**Dataset entries:**
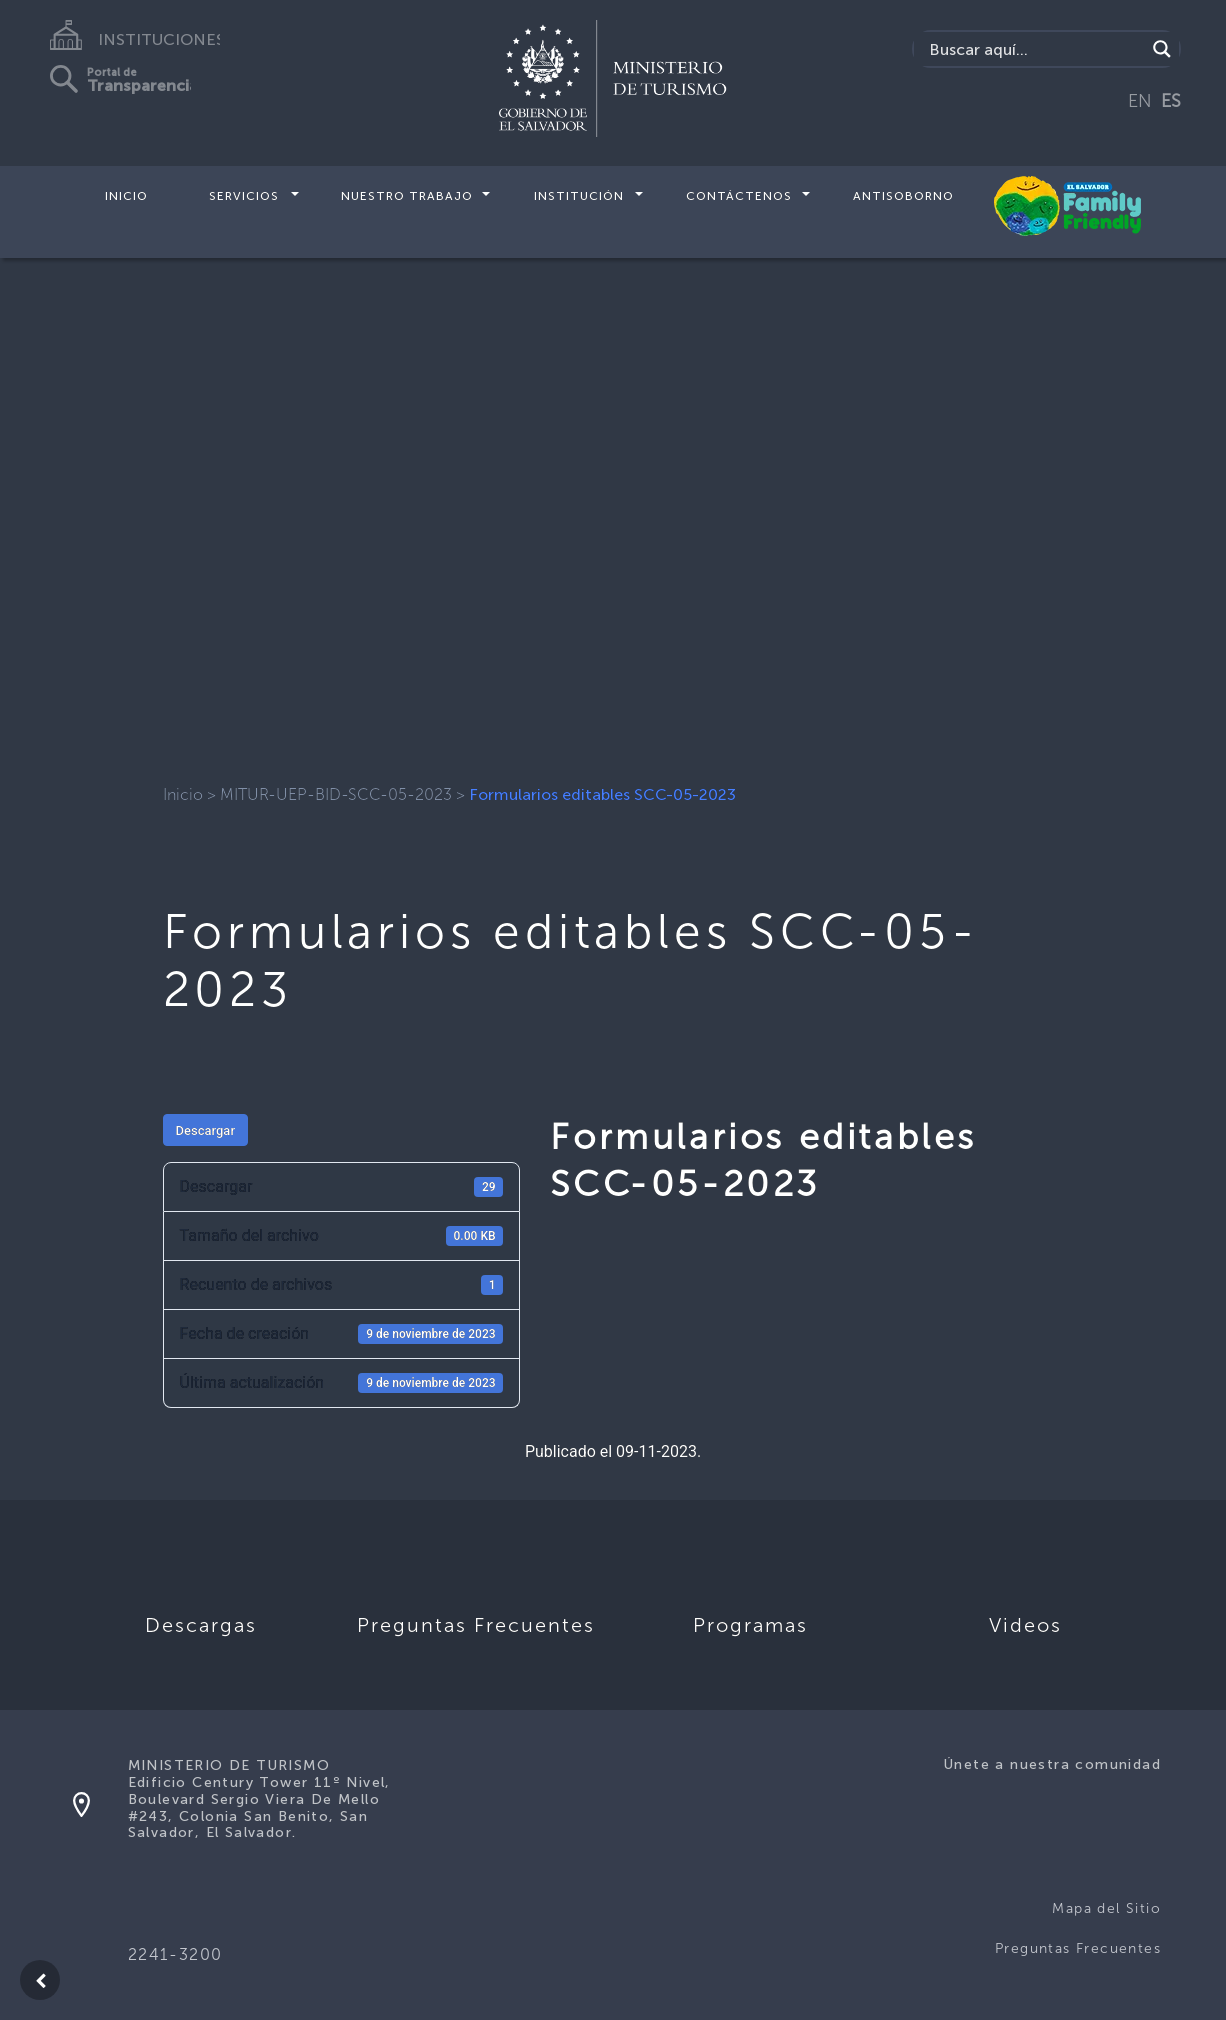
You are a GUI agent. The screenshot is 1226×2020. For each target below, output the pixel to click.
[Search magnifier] (1162, 49)
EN (1140, 101)
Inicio (126, 196)
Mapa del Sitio (1106, 1908)
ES (1171, 101)
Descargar (205, 1130)
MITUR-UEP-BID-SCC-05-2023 (336, 794)
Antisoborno (903, 196)
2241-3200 (175, 1954)
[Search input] (1034, 49)
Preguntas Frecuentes (1078, 1948)
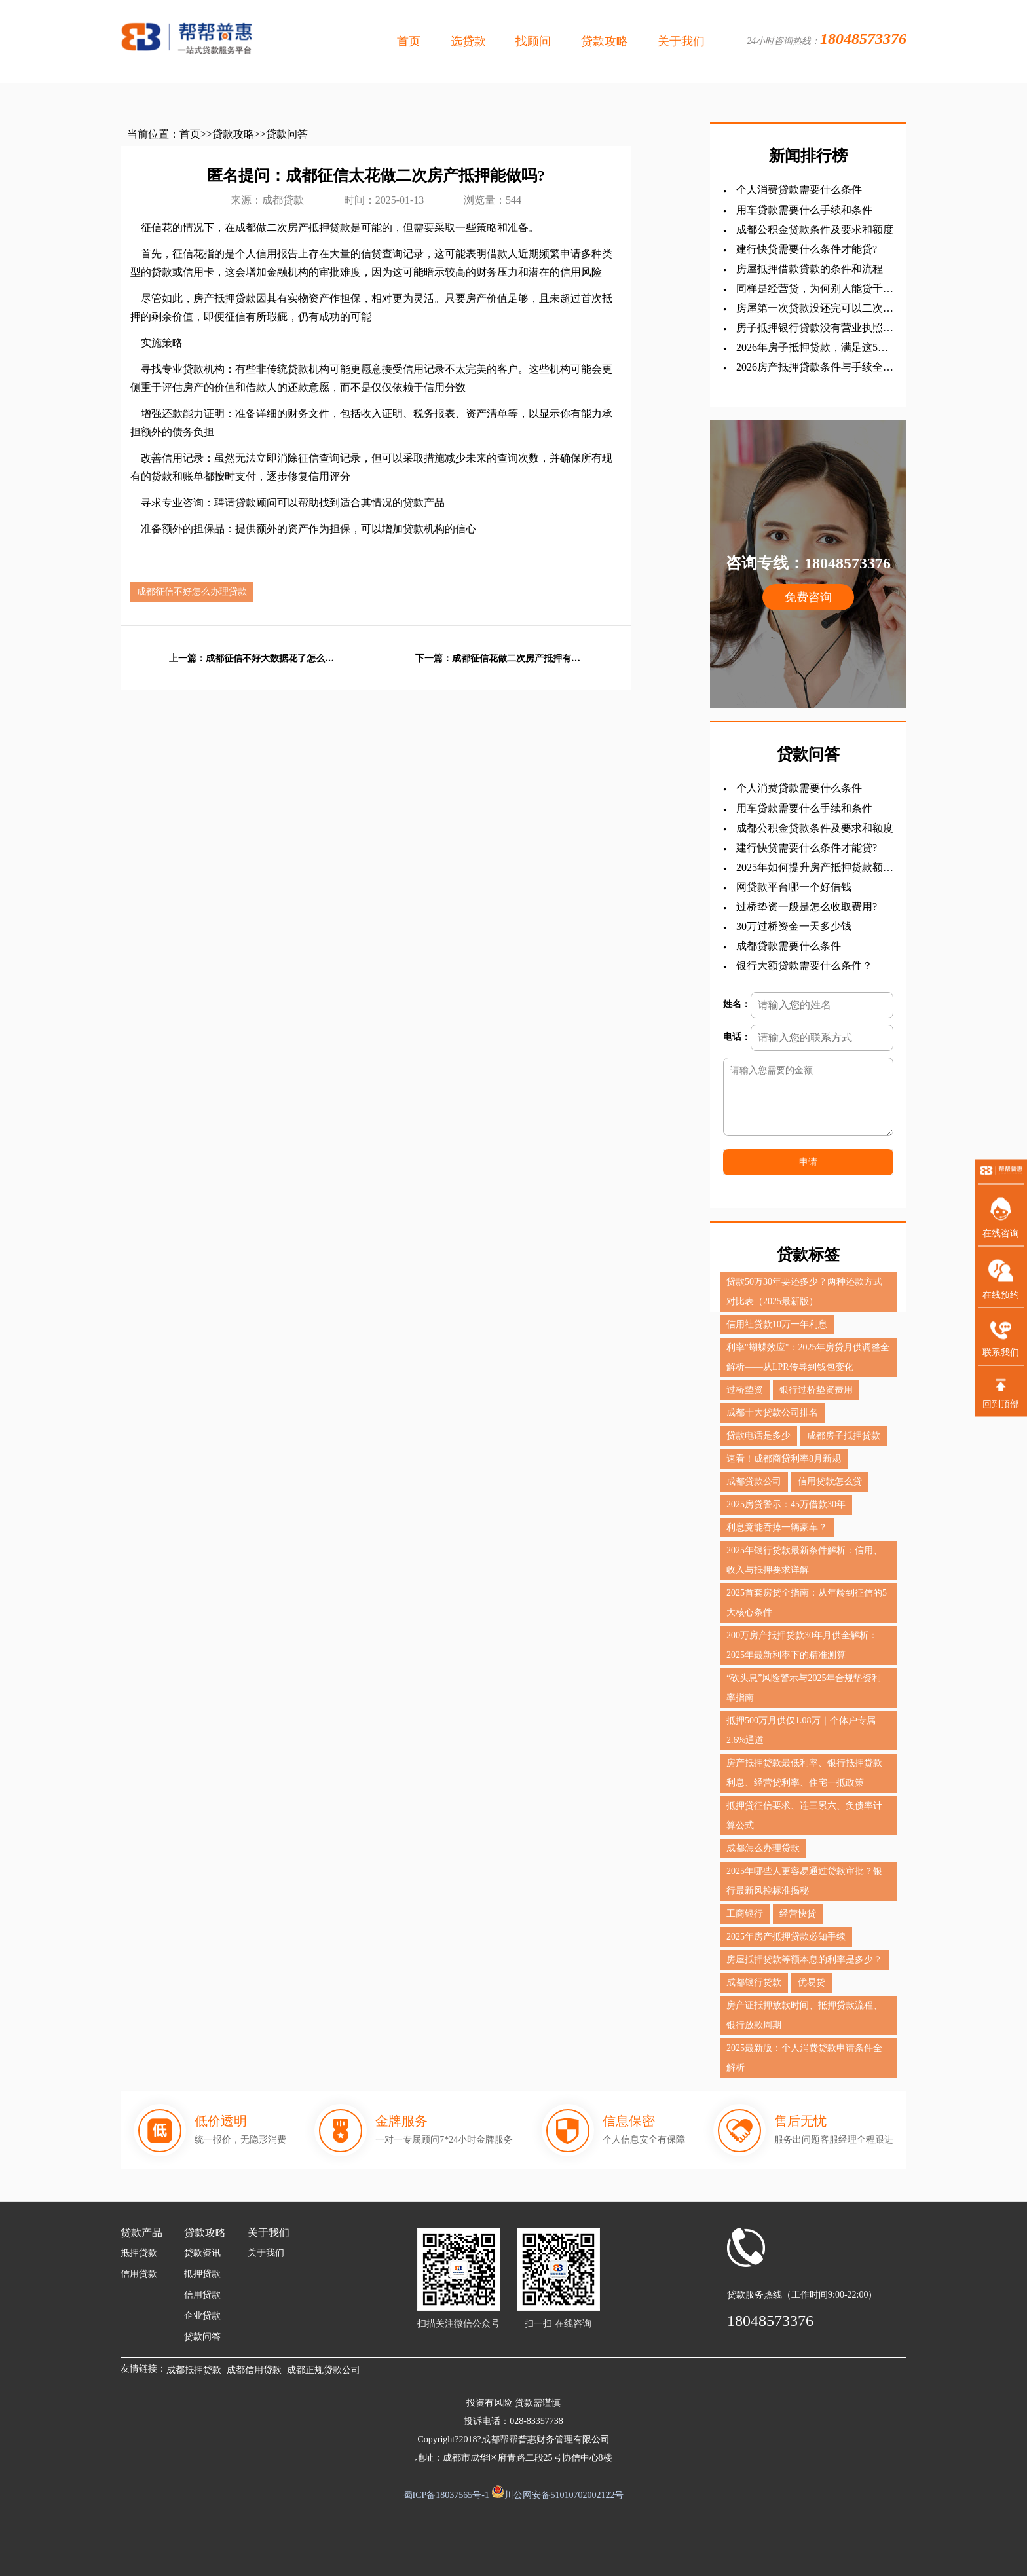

**Brief:** Nothing but the lines from the one containing "[Search magnifier] (1162, 49)" through the end of the entries should be written out, exactly and without pictures.

**The answer:**
[Search magnifier] (1162, 49)
EN (1140, 101)
Inicio (126, 196)
Mapa del Sitio (1106, 1908)
ES (1171, 101)
Descargar (205, 1130)
MITUR-UEP-BID-SCC-05-2023 (336, 794)
Antisoborno (903, 196)
2241-3200 (175, 1954)
[Search input] (1034, 49)
Preguntas Frecuentes (1078, 1948)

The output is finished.